_What you are asked to do_
An unchanged copy of each entry below is needed; keep the pictures out of it.

_Data extract_

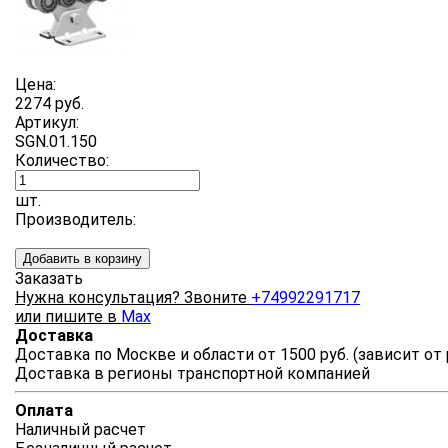
Цена:
2274 руб.
Артикул:
SGN.01.150
Количество:
шт.
Производитель:
Добавить в корзину
Заказать
Нужна консультация? Звоните
+74992291717
или пишите в
Max
Доставка
Доставка по Москве и области от 1500 руб. (зависит от
Доставка в регионы транспортной компанией
Оплата
Наличный расчет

_Response to this exercise_
Цена:
2274 руб.
Артикул:
SGN.01.150
Количество:
шт.
Производитель:
Добавить в корзину
Заказать
Нужна консультация? Звоните
+74992291717
или пишите в
Max
Доставка
Доставка по Москве и области от 1500 руб. (зависит от
Доставка в регионы транспортной компанией
Оплата
Наличный расчет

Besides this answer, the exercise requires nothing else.